An official cash rate cut might be cause for celebration for under-pressure borrowers - but there is a reminder that it has been prompted by "extraordinary weakness" in the economy that may still be yet to fully hit.
Council of Trade Unions chief economist Craig Renney said he felt like he was "taking crazy pills" after the OCR announcement on Wednesday.
He said people celebrating the cut were not acknowledging the dire economic conditions that prompted the Reserve Bank to pull it forward by a full year.
The bank now expects unemployment to peak at 5.4 percent, representing an extra 10,000 out-of-work compared to its May forecast.
It expects the country to have been in recession through the middle two quarters of this year, and for gross domestic product to remain smaller for a year.
Renney said that was something that had not been recorded since the global financial crisis.

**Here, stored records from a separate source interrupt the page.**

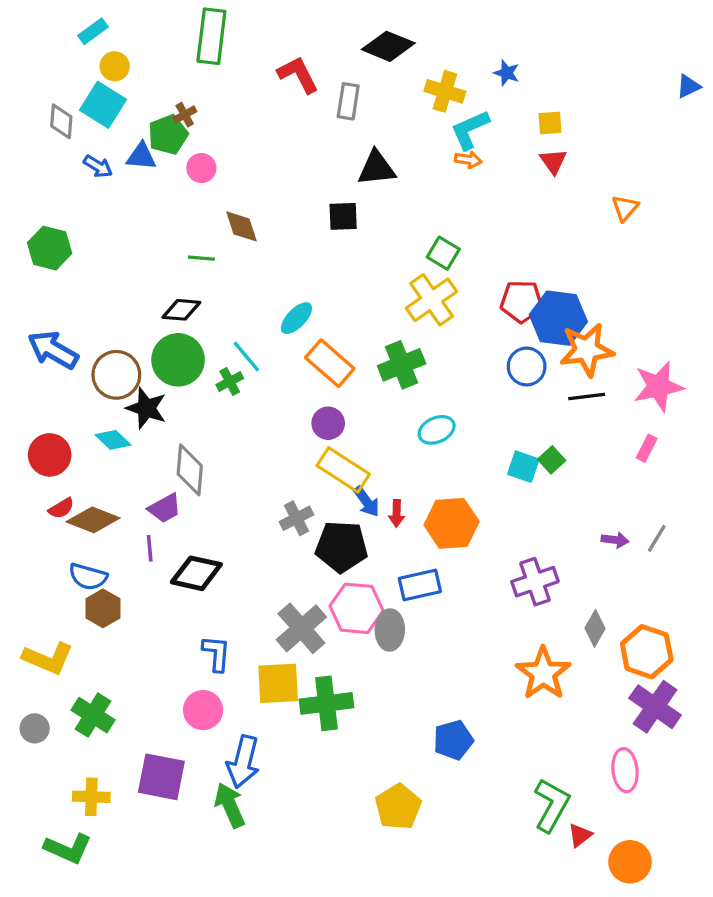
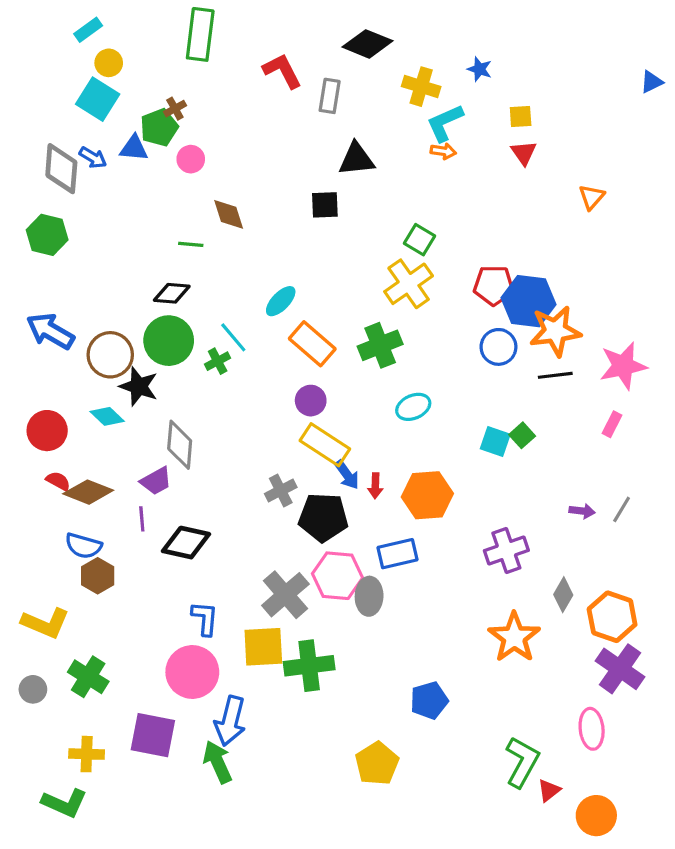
gray diamond: (61, 121) -> (61, 169), moved, size x1.5
red semicircle: (61, 508) -> (58, 481), turned -120
pink circle: (203, 710) -> (192, 672), size x1.4

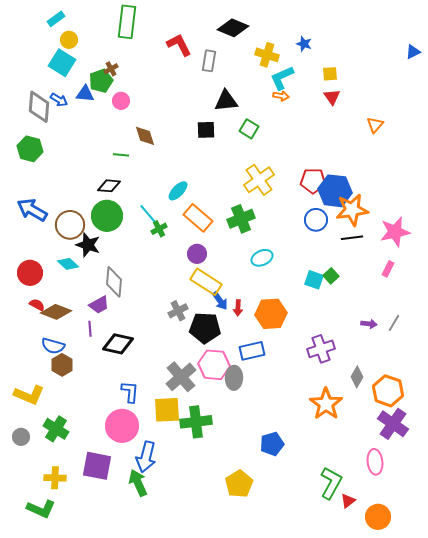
green square: (420, 240) -> (249, 129), moved
green cross: (218, 361) -> (159, 229), moved

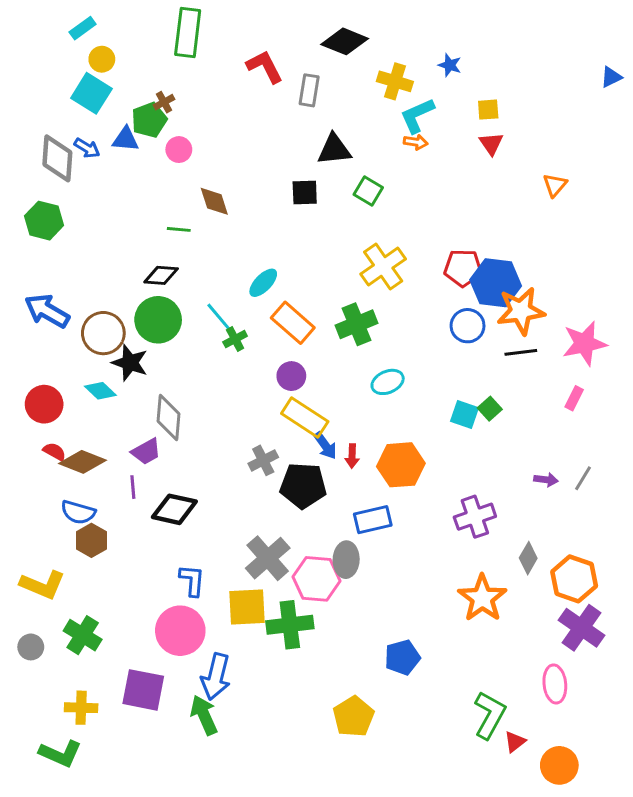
pink hexagon: (214, 365) -> (316, 579), moved

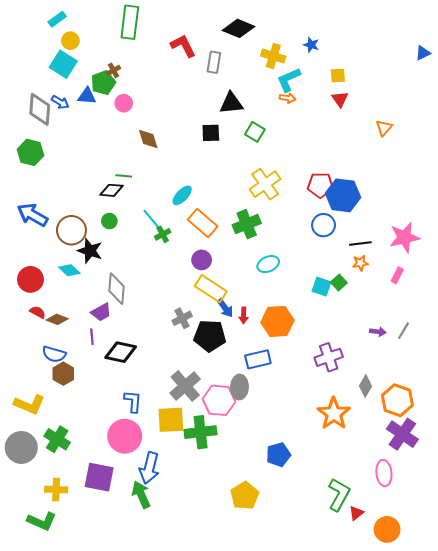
green line: (179, 229) -> (124, 176), moved
orange star: (521, 311) -> (360, 263), moved, size x0.5
green circle: (158, 320) -> (109, 221), size x0.5
brown diamond: (83, 462) -> (57, 319), size x0.7
gray circle: (31, 647) -> (21, 447), size x1.8

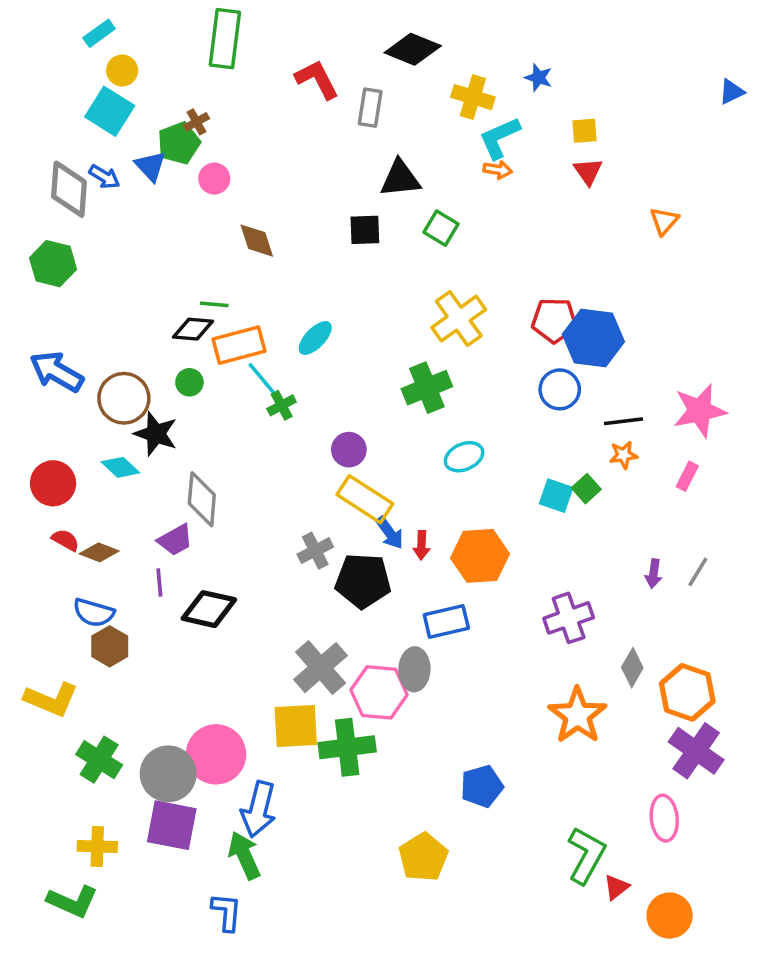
blue triangle: (87, 96) -> (150, 166), turned 42
orange rectangle: (203, 223) -> (239, 345), moved, turned -56
purple arrow: (378, 332) -> (654, 574), turned 91
blue L-shape: (133, 401) -> (227, 912), moved
gray circle: (21, 447) -> (168, 774), moved

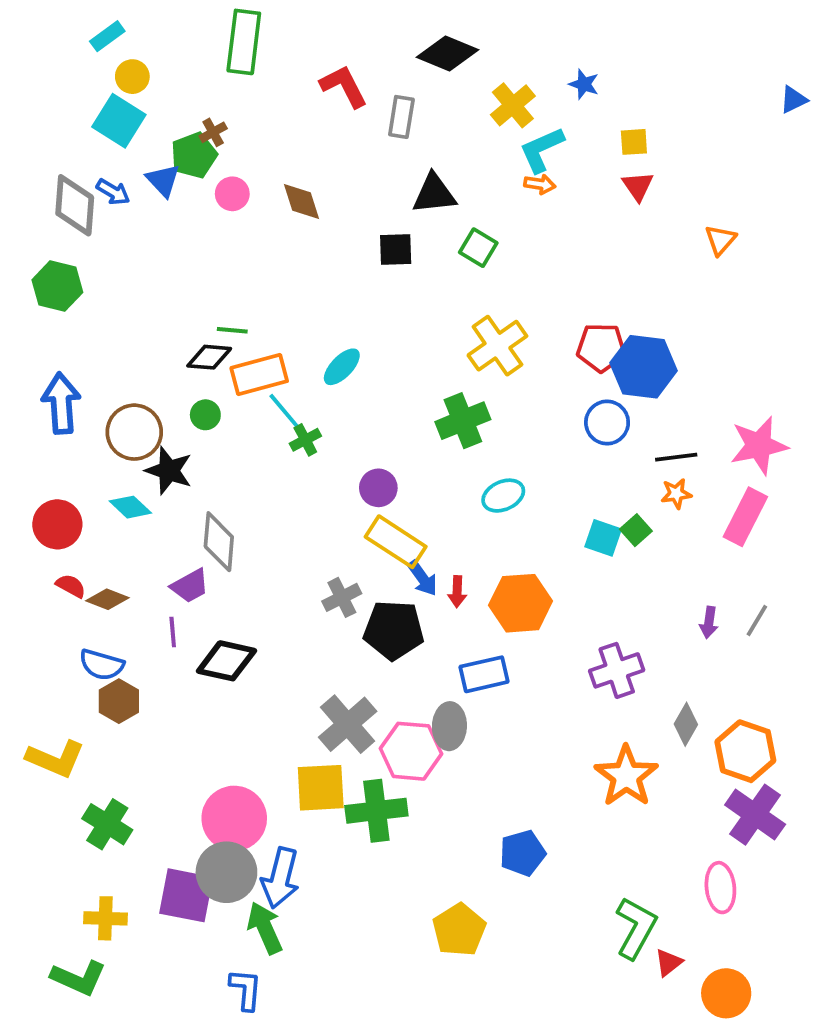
yellow cross: (473, 97) -> (513, 105), turned 33
brown diamond: (257, 241) -> (301, 201), moved
blue arrow: (57, 372) -> (61, 403), turned 56
pink rectangle: (687, 476) -> (745, 517), size x1.8
gray circle: (168, 774) -> (226, 872), moved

He said for inflation to meet the Reserve Bank's forecast - it expects the annual rate to fall from 3.3 percent in the June quarter to 2.3 percent in the September quarter - consumption would have to be "absolutely smashed".
"Long story short, it's a hot mess ... it feels a bit like celebrating you've saved a toe on one leg but you've lost the other leg."
He said it was not evident where any future growth would come from, either.
"The only thing would be the dollar could fall so fast it could encourage export-led consumption but that's a function of whether other countries are growing at the same time and the evidence from China and others is that that's not happening."
Infometrics chief forecaster Gareth Kiernan said the tone of May's Reserve Bank update had been "blatantly wrong" and it had course-corrected - although he said whether the bank had really woken up to what was happening in the economy remained to be seen.
He said his conversations with clients had indicated softening demand since April, and that had got worse in recent weeks.
"The economy is struggling and will struggle more if there's not relief in terms of either interest rates, fiscal policy or an improving global economy coming through shortly. The global economy and fiscal policy aren't going to change much - if anything, the global situation might get a bit weaker."
He said growth was likely to flirt with either side of zero for some time to come. With migration and population growth slowing, that increased the risk of outright GDP falls.
Previously, a larger population had helped to boost growth, even though it fell sharply on a per capita basis.
He said the Reserve Bank's September inflation pick was a bold call.
But he said he had heard from some businesses that had earlier said they were less willing to pass on price increases and risk losing market share, now saying they were having to fight so hard for business that they were almost discounting.
"That's a whole other level of disinflation that might be coming through."
Kiernan said there were likely to be 12 months of "pretty difficult and patchy" economic conditions ahead.
Apart from the slow progress of rate cuts, there was little else to help turn the economy around, he said.
BNZ chief economist Mike Jones said the updated forecasts reflected "extraordinary weakness" being seen in the economy.
"At a high level, the RBNZ forecasts have the economy crawling along the bottom of the business cycle for the rest of this year, before things start to stabilise early next year. That's pretty similar to our own view of the cycle."
Kiwibank economist Sabrina Delgado said there was a risk that inflation continued to come in higher than the Reserve Bank expected - but she said it could still be underestimating unemployment levels.